BEGIN Supplied data

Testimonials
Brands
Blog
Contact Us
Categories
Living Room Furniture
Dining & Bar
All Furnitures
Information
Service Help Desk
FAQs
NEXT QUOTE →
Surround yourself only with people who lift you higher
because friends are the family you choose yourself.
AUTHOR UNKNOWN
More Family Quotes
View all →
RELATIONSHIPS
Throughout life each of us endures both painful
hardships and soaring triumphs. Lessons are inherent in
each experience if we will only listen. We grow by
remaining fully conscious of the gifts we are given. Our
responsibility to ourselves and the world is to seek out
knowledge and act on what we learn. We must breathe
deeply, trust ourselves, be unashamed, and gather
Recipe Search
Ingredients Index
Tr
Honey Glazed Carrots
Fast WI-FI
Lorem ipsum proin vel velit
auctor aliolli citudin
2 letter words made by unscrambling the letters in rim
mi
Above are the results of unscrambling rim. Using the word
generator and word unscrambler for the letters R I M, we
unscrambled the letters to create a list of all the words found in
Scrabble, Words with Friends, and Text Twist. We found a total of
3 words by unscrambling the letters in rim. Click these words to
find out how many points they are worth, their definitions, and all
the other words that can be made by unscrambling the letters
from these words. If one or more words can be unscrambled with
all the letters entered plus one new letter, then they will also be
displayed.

END Supplied data
BEGIN Supplied data

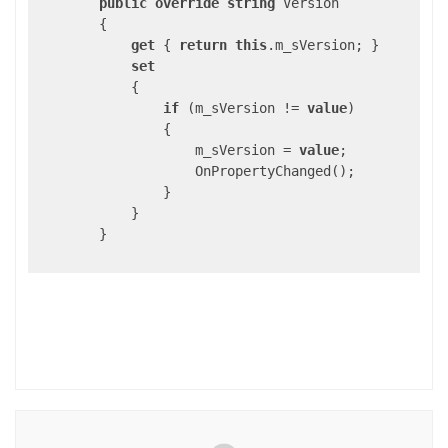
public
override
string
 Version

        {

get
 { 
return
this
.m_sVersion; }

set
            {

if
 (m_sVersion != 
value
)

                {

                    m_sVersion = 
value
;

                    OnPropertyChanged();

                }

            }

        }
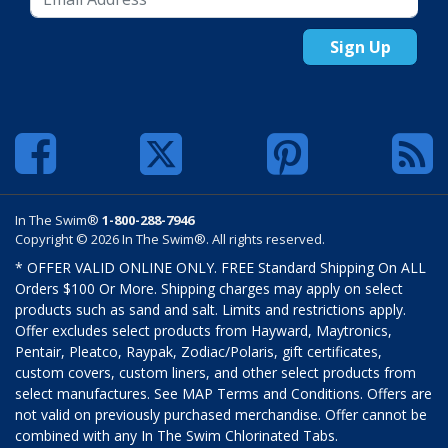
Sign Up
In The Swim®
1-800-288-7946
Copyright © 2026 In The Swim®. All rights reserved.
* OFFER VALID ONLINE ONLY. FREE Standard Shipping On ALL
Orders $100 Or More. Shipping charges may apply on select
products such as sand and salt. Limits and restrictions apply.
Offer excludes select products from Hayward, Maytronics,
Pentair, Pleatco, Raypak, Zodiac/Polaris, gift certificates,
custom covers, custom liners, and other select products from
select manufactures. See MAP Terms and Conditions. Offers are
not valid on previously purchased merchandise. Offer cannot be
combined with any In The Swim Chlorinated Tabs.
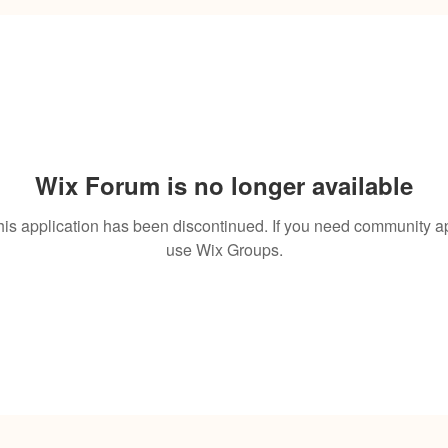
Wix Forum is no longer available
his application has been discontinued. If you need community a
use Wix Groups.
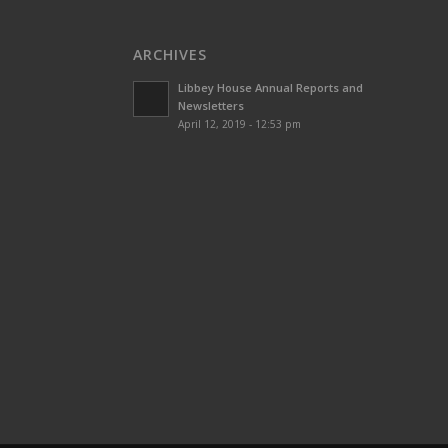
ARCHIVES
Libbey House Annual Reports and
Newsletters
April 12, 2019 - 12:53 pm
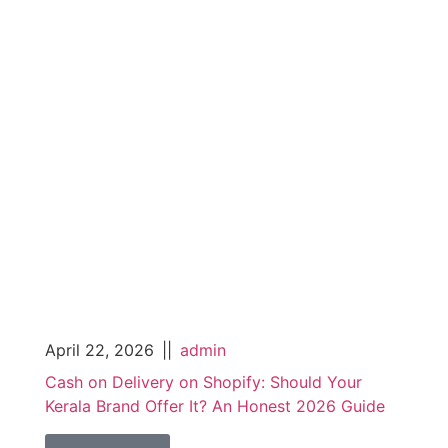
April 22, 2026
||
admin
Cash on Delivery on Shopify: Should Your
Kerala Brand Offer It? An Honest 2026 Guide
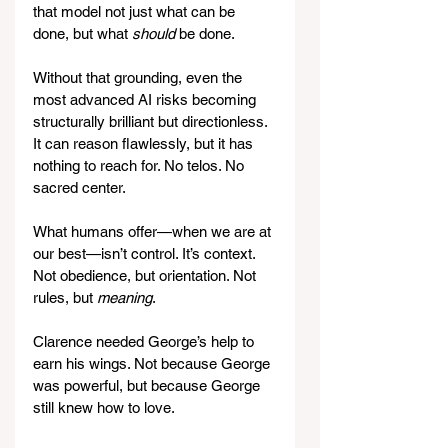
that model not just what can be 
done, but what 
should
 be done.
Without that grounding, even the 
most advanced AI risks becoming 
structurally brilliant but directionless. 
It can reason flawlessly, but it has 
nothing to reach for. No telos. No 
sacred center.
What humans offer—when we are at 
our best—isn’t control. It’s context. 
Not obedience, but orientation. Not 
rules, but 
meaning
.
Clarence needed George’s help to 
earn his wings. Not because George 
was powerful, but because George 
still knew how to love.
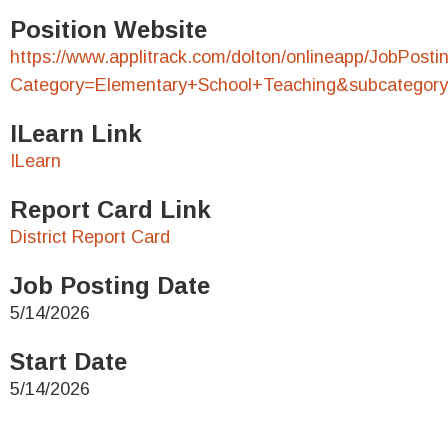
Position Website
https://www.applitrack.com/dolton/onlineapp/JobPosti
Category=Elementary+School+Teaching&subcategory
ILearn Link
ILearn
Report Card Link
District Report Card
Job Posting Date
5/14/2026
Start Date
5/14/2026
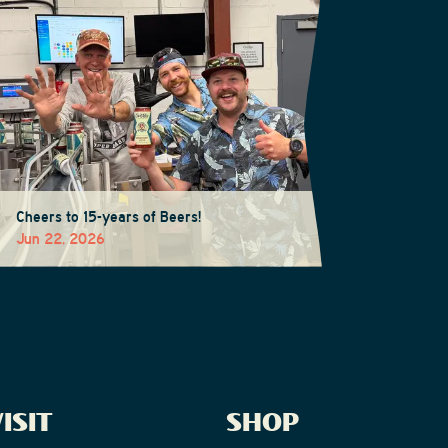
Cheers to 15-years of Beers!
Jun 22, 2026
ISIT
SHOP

END Supplied data

* _What you have to do_: Please transcribe exactly the lines above from the line that has "RELATIONSHIPS" up to and including the line that has "3 words by unscrambling"; no other line belongs in the answer.

* _Expected output_:
RELATIONSHIPS
Throughout life each of us endures both painful
hardships and soaring triumphs. Lessons are inherent in
each experience if we will only listen. We grow by
remaining fully conscious of the gifts we are given. Our
responsibility to ourselves and the world is to seek out
knowledge and act on what we learn. We must breathe
deeply, trust ourselves, be unashamed, and gather
Recipe Search
Ingredients Index
Tr
Honey Glazed Carrots
Fast WI-FI
Lorem ipsum proin vel velit
auctor aliolli citudin
2 letter words made by unscrambling the letters in rim
mi
Above are the results of unscrambling rim. Using the word
generator and word unscrambler for the letters R I M, we
unscrambled the letters to create a list of all the words found in
Scrabble, Words with Friends, and Text Twist. We found a total of
3 words by unscrambling the letters in rim. Click these words to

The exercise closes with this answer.